そして、俺がお手伝いで主に行ったのはテーブルなどを運んだりする力仕事だ。ゆっちゃんは、俺の運んだテーブルなどをきれいに拭く。その他の作業は最初に出す料理を盛り付けたりそれを運んだりした。
着々と準備も終わってきて俺が今運んでいる料理で最後だ。
「………っと、よし。」
「はい、これでとりあえずは終了ね。ありがとう、宮村くん、白神さん。本当に助かったわ。」
「いえ、私の方もとてもいい体験が出来ました。明日からもよろしくお願いします。」
「私もこういうお仕事をしたのは初めてだったのでとてもいい経験になりました。」
「ふふっ、それなら良かったわ。それじゃ、2人は着替えてらっしゃい。もう何人かお店の前にたっている人がいたからきっとあなたたちのクラスメイトよ。」
「え?そうなんですか?」
俺がお店の外を見てみると4人ほどお店の前に立っていた。
「全然気づきませんでした。」
「とても緊張していたものね。」
「は、はい。」
「宮村くんは厨房で少ないと思うけどお客さんの前に立つ時はもう少し楽にしててね。店員さんが緊張してるとお客さんにもそれが伝わって楽しんで貰えなくなっちゃうかもだから。」
「は、はい!分かりました。」
(明日からはこれがお手伝いじゃなくお客さん相手の仕事になるんだ。ちゃんとそのことを頭に入れないとな。)
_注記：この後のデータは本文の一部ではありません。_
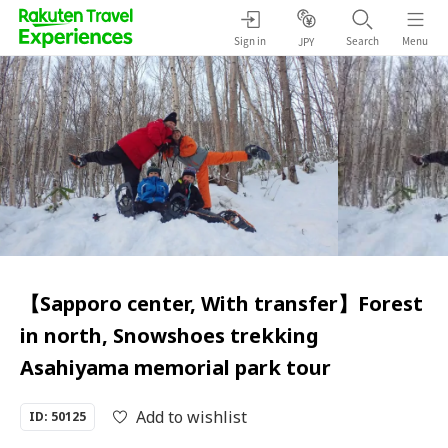
Sign in
Search
Menu
JPY
【Sapporo center, With transfer】Forest
in north, Snowshoes trekking
Asahiyama memorial park tour
Add to wishlist
ID: 50125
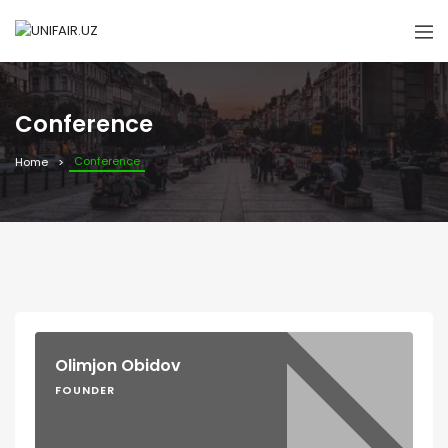
Conference
Conference
Home
Olimjon Obidov
FOUNDER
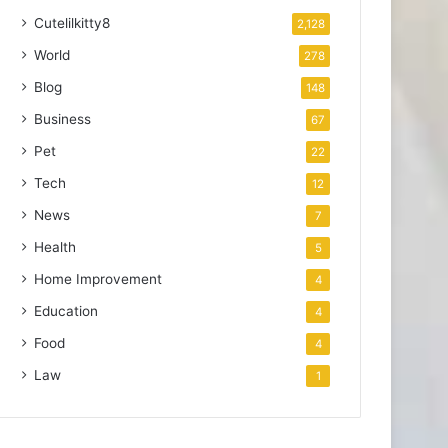
Cutelilkitty8
2,128
World
278
Blog
148
Business
67
Pet
22
Tech
12
News
7
Health
5
Home Improvement
4
Education
4
Food
4
Law
1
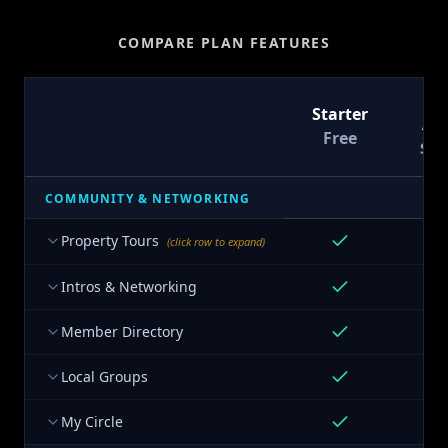
COMPARE PLAN FEATURES
T
Starter
At
Free
$9
COMMUNITY & NETWORKING
Property Tours
(click row to expand)
Intros & Networking
Member Directory
Local Groups
My Circle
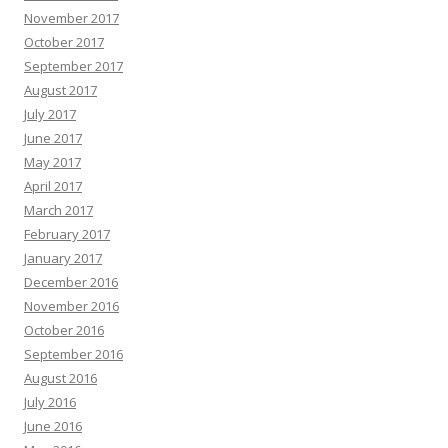
November 2017
October 2017
September 2017
August 2017
July 2017
June 2017
May 2017
April 2017
March 2017
February 2017
January 2017
December 2016
November 2016
October 2016
September 2016
August 2016
July 2016
June 2016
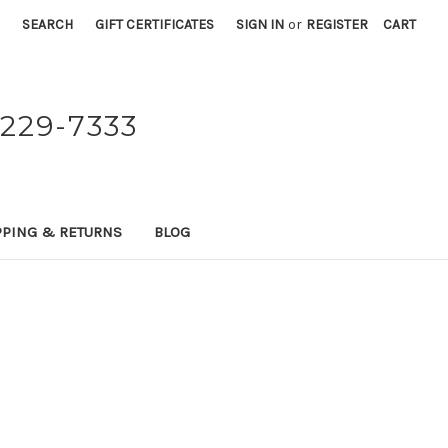
SEARCH
GIFT CERTIFICATES
SIGN IN
or
REGISTER
CART
229-7333
PPING & RETURNS
BLOG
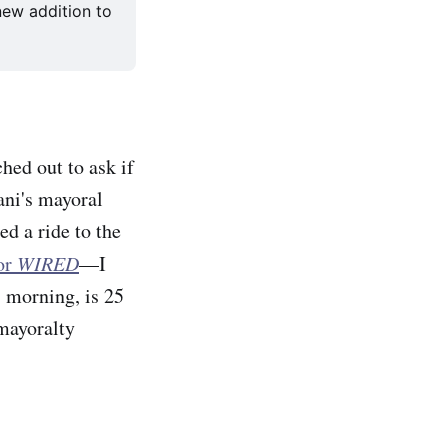
ew addition to 
hed out to ask if
ni's mayoral
d a ride to the
for
WIRED
—I
s morning, is 25
 mayoralty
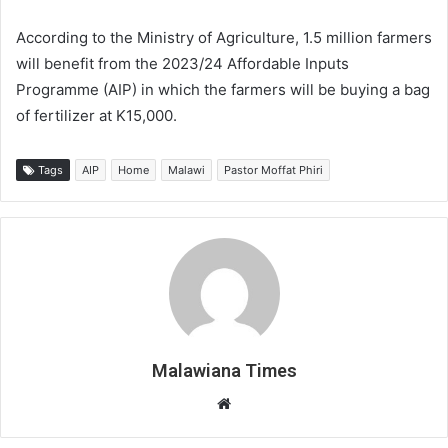
According to the Ministry of Agriculture, 1.5 million farmers
will benefit from the 2023/24 Affordable Inputs
Programme (AIP) in which the farmers will be buying a bag
of fertilizer at K15,000.
Tags
AIP
Home
Malawi
Pastor Moffat Phiri
Malawiana Times
Website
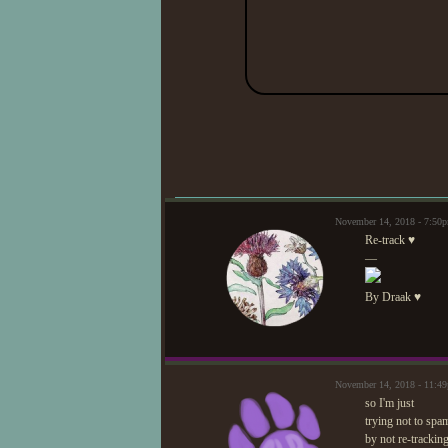
November 14, 2018 - 7:50
Re-track ♥
—
By Draak ♥
November 14, 2018 - 11:4
so I'm just
trying not to spa
by not re-tracking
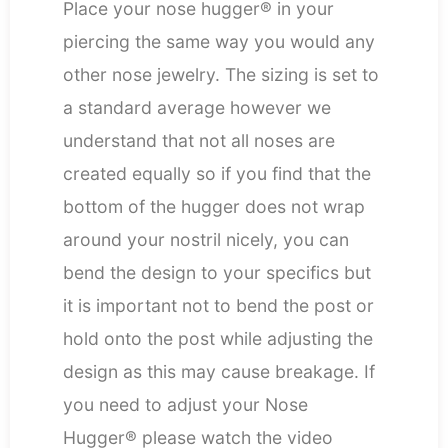
Place your nose hugger® in your
piercing the same way you would any
other nose jewelry. The sizing is set to
a standard average however we
understand that not all noses are
created equally so if you find that the
bottom of the hugger does not wrap
around your nostril nicely, you can
bend the design to your specifics but
it is important not to bend the post or
hold onto the post while adjusting the
design as this may cause breakage. If
you need to adjust your Nose
Hugger® please watch the video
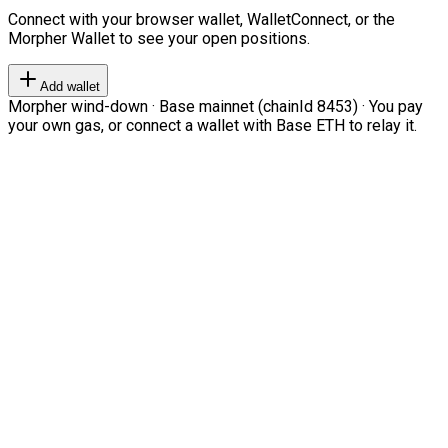
Connect with your browser wallet, WalletConnect, or the
Morpher Wallet to see your open positions.
Add wallet
Morpher wind-down · Base mainnet (chainId 8453) · You pay
your own gas, or connect a wallet with Base ETH to relay it.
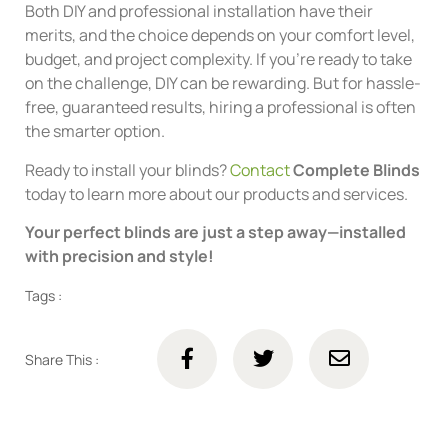
Both DIY and professional installation have their
merits, and the choice depends on your comfort level,
budget, and project complexity. If you’re ready to take
on the challenge, DIY can be rewarding. But for hassle-
free, guaranteed results, hiring a professional is often
the smarter option.
Ready to install your blinds?
Contact
Complete Blinds
today to learn more about our products and services.
Your perfect blinds are just a step away—installed
with precision and style!
Tags :
Share This :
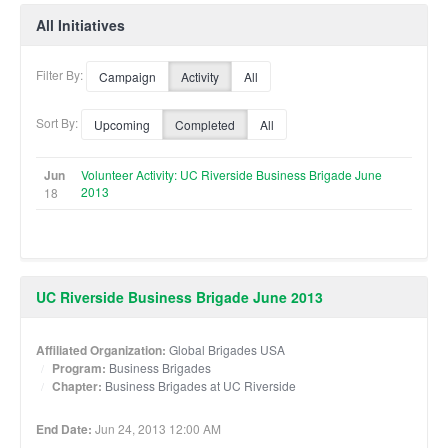
All Initiatives
Filter By:
Campaign
Activity
All
Sort By:
Upcoming
Completed
All
Jun
Volunteer Activity: UC Riverside Business Brigade June
2013
18
UC Riverside Business Brigade June 2013
Affiliated Organization:
Global Brigades USA
Program:
Business Brigades
Chapter:
Business Brigades at UC Riverside
End Date:
Jun 24, 2013 12:00 AM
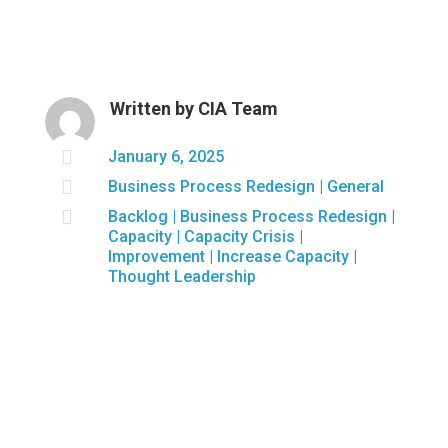
Written by
CIA Team

January 6, 2025

Business Process Redesign
|
General

Backlog
|
Business Process Redesign
|
Capacity
|
Capacity Crisis
|
Improvement
|
Increase Capacity
|
Thought Leadership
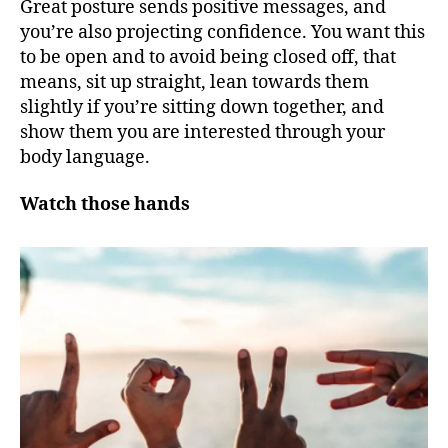
Great posture sends positive messages, and
you’re also projecting confidence. You want this
to be open and to avoid being closed off, that
means, sit up straight, lean towards them
slightly if you’re sitting down together, and
show them you are interested through your
body language.
Watch those hands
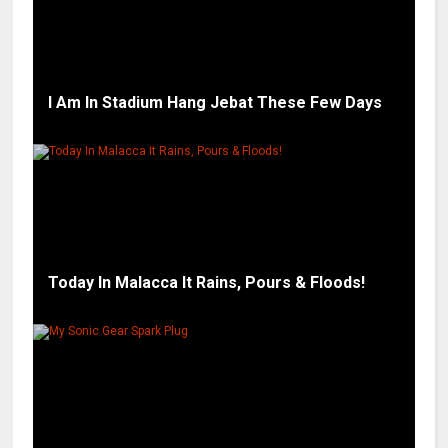
I Am In Stadium Hang Jebat These Few Days
Today In Malacca It Rains, Pours & Floods!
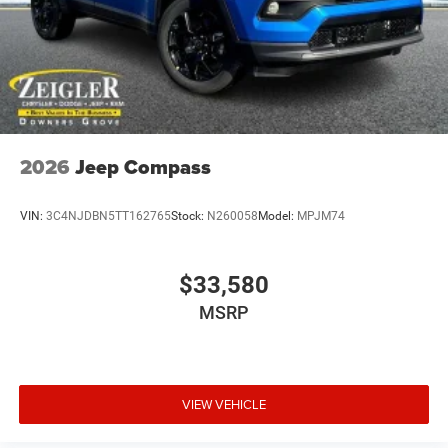
2026
Jeep Compass
VIN:
3C4NJDBN5TT162765
Stock:
N260058
Model:
MPJM74
$33,580
MSRP
VIEW VEHICLE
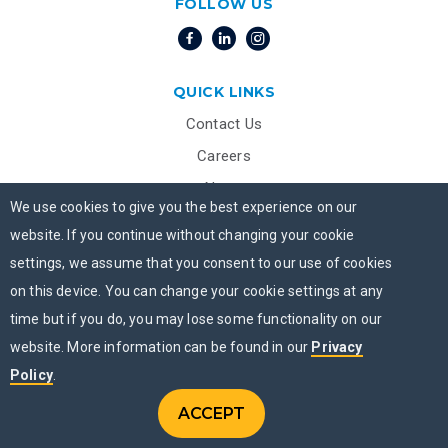
FOLLOW US
QUICK LINKS
Contact Us
Careers
News
We use cookies to give you the best experience on our
Beacon House
website. If you continue without changing your cookie
Privacy Practices- English
settings, we assume that you consent to our use of cookies
Privacy Practices- Spanish
on this device. You can change your cookie settings at any
Notice of Non-Discrimination
time but if you do, you may lose some functionality on our
website. More information can be found in our
Privacy
Transparency in Coverage – Machine-Readable Files
Policy
.
ADDICTION TREATMENT PROGRAMS
ACCEPT
CONTACT US
Menu
CHAT NOW
MENU
Addiction Treatment Programs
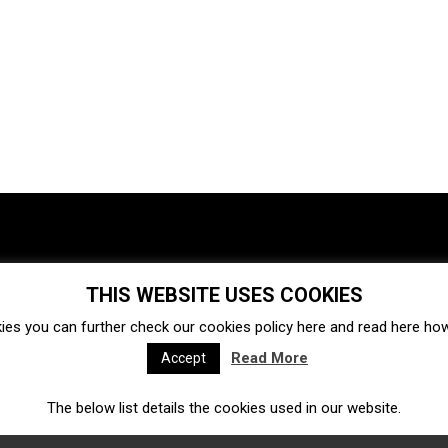
THIS WEBSITE USES COOKIES
Investments
Ecosystem
Startups
ies you can further check our cookies policy
here
and read
here
how 
Venture capital
Acquisitions
Business directory
Read More
Accept
The below list details the cookies used in our website.
Fintech
Ecommerce
Insurtech
Marketplace
Accelerators
Open Calls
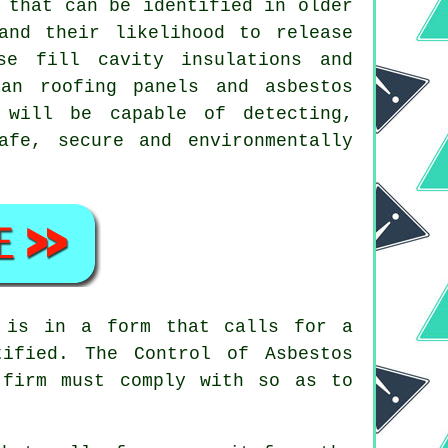
that can be identified in older
and their likelihood to release
se fill cavity insulations and
an roofing panels and asbestos
will be capable of detecting,
afe, secure and environmentally
 is in a form that calls for a
ified. The Control of Asbestos
 firm
must comply with so as to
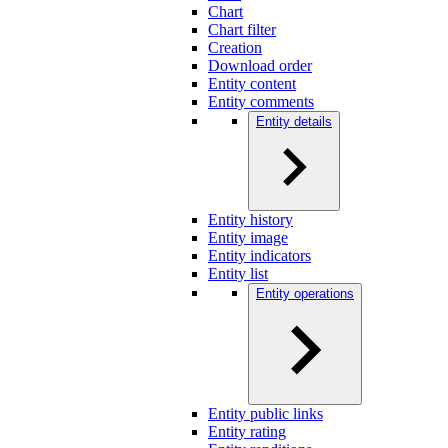
Chart
Chart filter
Creation
Download order
Entity content
Entity comments
Entity details
Entity history
Entity image
Entity indicators
Entity list
Entity operations
Entity public links
Entity rating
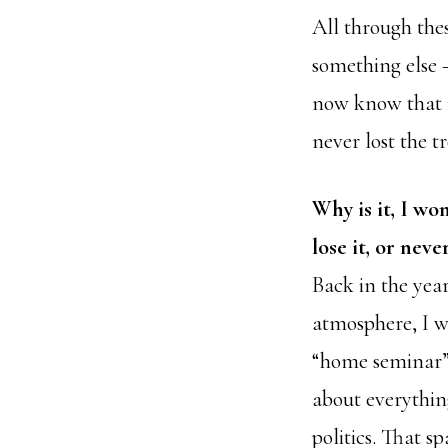
All through thes
something else —
now know that i
never lost the 
Why is it, I wo
lose it, or never
Back in the year
atmosphere, I w
“home seminar”
about everything
politics. That s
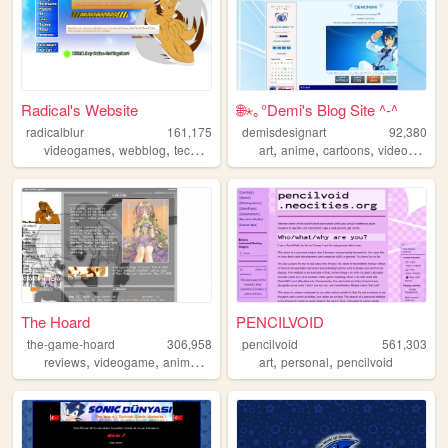
Radical's Website
🌐⋆｡°Demi's Blog Site ^-^
radicalblur
161,175
demisdesignart
92,380
,
,
,
,
,
,
,
videogames
webblog
technology
projects
art
anime
sonic
cartoons
videogames
The Hoard
PENCILVOID
the-game-hoard
306,958
pencilvoid
561,303
,
,
,
,
,
,
reviews
videogame
anime
visualnovels
art
otaku
personal
pencilvoid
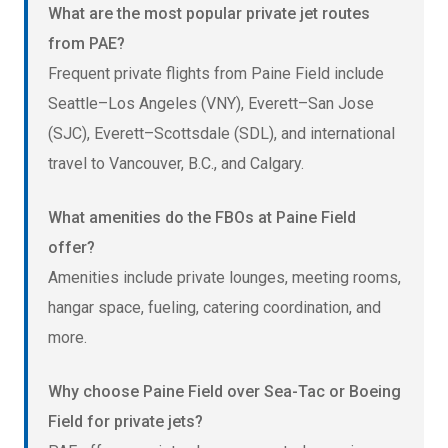
What are the most popular private jet routes
from PAE?
Frequent private flights from Paine Field include
Seattle–Los Angeles (VNY), Everett–San Jose
(SJC), Everett–Scottsdale (SDL), and international
travel to Vancouver, B.C., and Calgary.
What amenities do the FBOs at Paine Field
offer?
Amenities include private lounges, meeting rooms,
hangar space, fueling, catering coordination, and
more.
Why choose Paine Field over Sea-Tac or Boeing
Field for private jets?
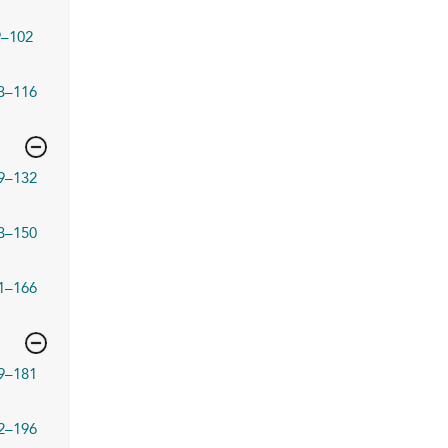
9–102
3–116
9–132
3–150
1–166
9–181
2–196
俺は、そこで明日の事を考えることはやめて今のことに目を向けることにした。
「皆さん、今日はこの後もよろしくお願いします。」
「よろしくお願いします。」
俺とゆっちゃんは、そう言って今日この後も仕事があるお店の人たちに頭を下げた。
「はい、任せてください。私たちスタッフ一同、皆さんが楽しめるように尽力します。」
東條さんがスタッフの代表で俺たちにそう言ってきた。
「「ありがとうございます!」」
俺とゆっちゃんは、お礼の言葉を伝え、再び頭を下げた。
「ほら、行ってきなさい。」
「はい、分かりました。」
俺とゆっちゃんは、控え室に入り、エプロンを脱いで荷物を持って裏口から店を出た。
そして、表の方に行ってみると先程よりも多くみんなが集まっている。
俺たちは、そこに合流してから今来ているメンバーを確認してまだ来てないクラスメイト立ちを待つのだった。